Dans les villes le silence est impressionnant, perturbé uniquement par les rires des enfants qui s’en donnent à cœur joie à bicyclette, dans les rues désertées par les voitures.

L’autre aspect de ce jour exceptionnel n’est pas visible à l’œil nu mais il est pourtant essentiel : la pollution s’est quasi évaporée.  Israël devient ainsi un excellent exemple de ce que signifie un jour sans trafic automobile, sans production industrielle et son impact sur la qualité de l’air.
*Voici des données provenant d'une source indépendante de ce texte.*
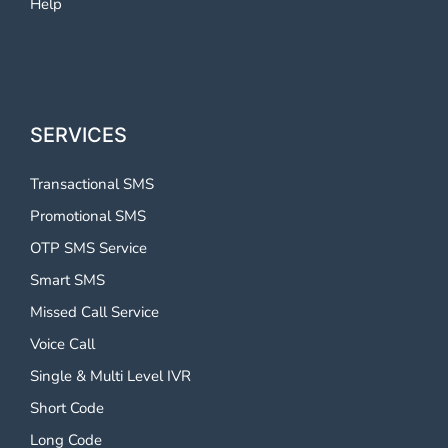
Help
SERVICES
Transactional SMS
Promotional SMS
OTP SMS Service
Smart SMS
Missed Call Service
Voice Call
Single & Multi Level IVR
Short Code
Long Code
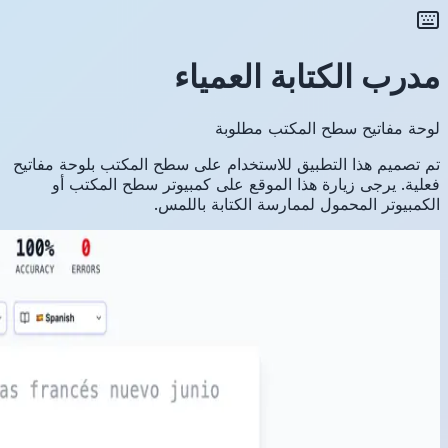
تم تصميم ه
فعلية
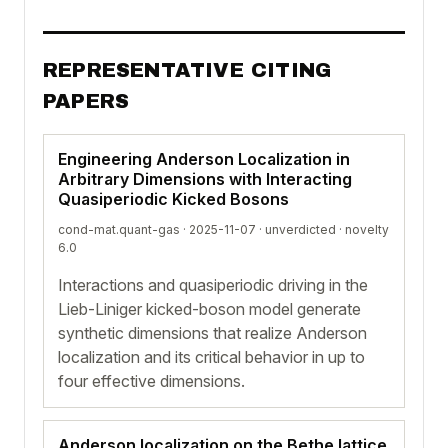
REPRESENTATIVE CITING
PAPERS
Engineering Anderson Localization in
Arbitrary Dimensions with Interacting
Quasiperiodic Kicked Bosons
cond-mat.quant-gas · 2025-11-07 ·
unverdicted
· novelty
6.0
Interactions and quasiperiodic driving in the
Lieb-Liniger kicked-boson model generate
synthetic dimensions that realize Anderson
localization and its critical behavior in up to
four effective dimensions.
Anderson localization on the Bethe lattice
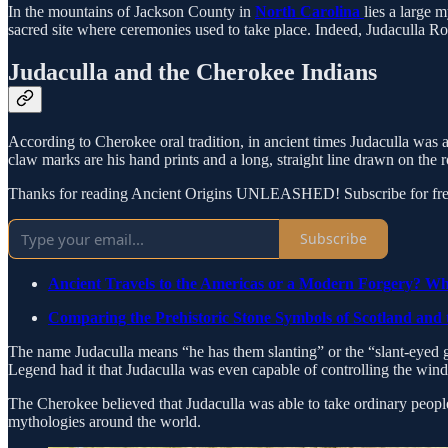
In the mountains of Jackson County in
North Carolina
lies a large 
sacred site where ceremonies used to take place. Indeed, Judaculla R
Judaculla and the Cherokee Indians
According to Cherokee oral tradition, in ancient times Judaculla was a
claw marks are his hand prints and a long, straight line drawn on the 
Thanks for reading Ancient Origins UNLEASHED! Subscribe for free
Subscribe
Ancient Travels to the Americas or a Modern Forgery? Wh
Comparing the Prehistoric Stone Symbols of Scotland and
The name Judaculla means “he has them slanting” or the “slant-eyed g
Legend had it that Judaculla was even capable of controlling the wind,
The Cherokee believed that Judaculla was able to take ordinary people 
mythologies around the world.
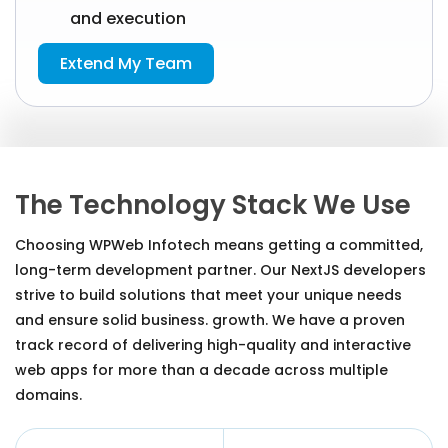
and execution
Extend My Team
The Technology Stack We Use
Choosing WPWeb Infotech means getting a committed,
long-term development partner. Our NextJS developers
strive to build solutions that meet your unique needs
and ensure solid business. growth. We have a proven
track record of delivering high-quality and interactive
web apps for more than a decade across multiple
domains.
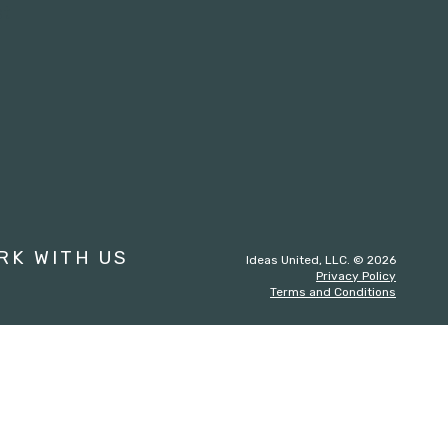
st
RK WITH US
Ideas United, LLC. © 2026
Privacy Policy
Terms and Conditions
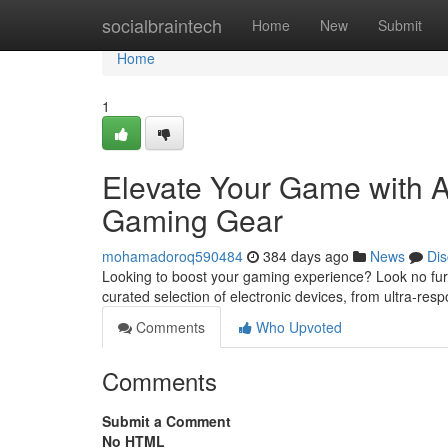
Home
socialbraintech
Home
New
Submit
Home
1
Elevate Your Game with 
Gaming Gear
mohamadoroq590484
384 days ago
News
Dis
Looking to boost your gaming experience? Look no furt
curated selection of electronic devices, from ultra-re
Comments
Who Upvoted
Comments
Submit a Comment
No HTML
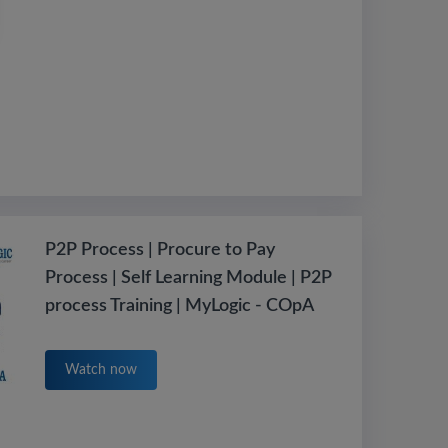
P2P Process | Procure to Pay
Process | Self Learning Module | P2P
process Training | MyLogic - COpA
Watch now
Les chiffres sont là pour en témoigner.

Ce jour sacré revêt ainsi une dimension écologique et révèle, chaque année davantage, la nécessité d’agir pour limiter le cycle infernal de la pollution liée à la circulation automobile

À Tel-Aviv, Jérusalem, Haïfa et dans les agglomérations qui les entourent, la pollution aux oxydes d’azote, émis par les véhicules, a baissé en 2018 lors de journée de Kippour de façon drastique pour s’établir entre 4 et 3 ppm (partie par milliard de volume d’air), selon des statistiques officielles fournies par le ministère de l’Environnement.  Avant Kippour, les niveaux d’oxydes d’azote s’établissaient à 63 ppm à Tel Aviv, 181 ppm à Haïfa tout comme à Jérusalem , soit une recul très significatif de près de 95% de ces émissions polluantes. En 2017 ce gaz est même tombé à zéro dans certaines zones peu urbanisées de Jérusalem.

Kippour, une dimension écologique

“Le dioxyde d’azote est un des gaz responsable des affections respiratoires et de la baisse de la résistance immunologique”, explique Inbar Blum, chef de projet pour les transports durables au sein du  Ministère de la Protection de l’Environnement (MoEP).

L’émission d’un autre gaz dangereux, le benzène, un cancérogène avéré et provoquant notamment des leucémies, chute également. Mais il est impossible de mesurer l’impact de ce jour sans voiture ni industrie sur son émission car ses particules restent en suspens dans l’atmosphère pendant 10 jours. Toutefois il incontestable que le niveau de benzène responsable, selon des études épidémiologiques de la mort de 2000 personnes chaque année en Israël, baisse à Kippour, souligne le ministère.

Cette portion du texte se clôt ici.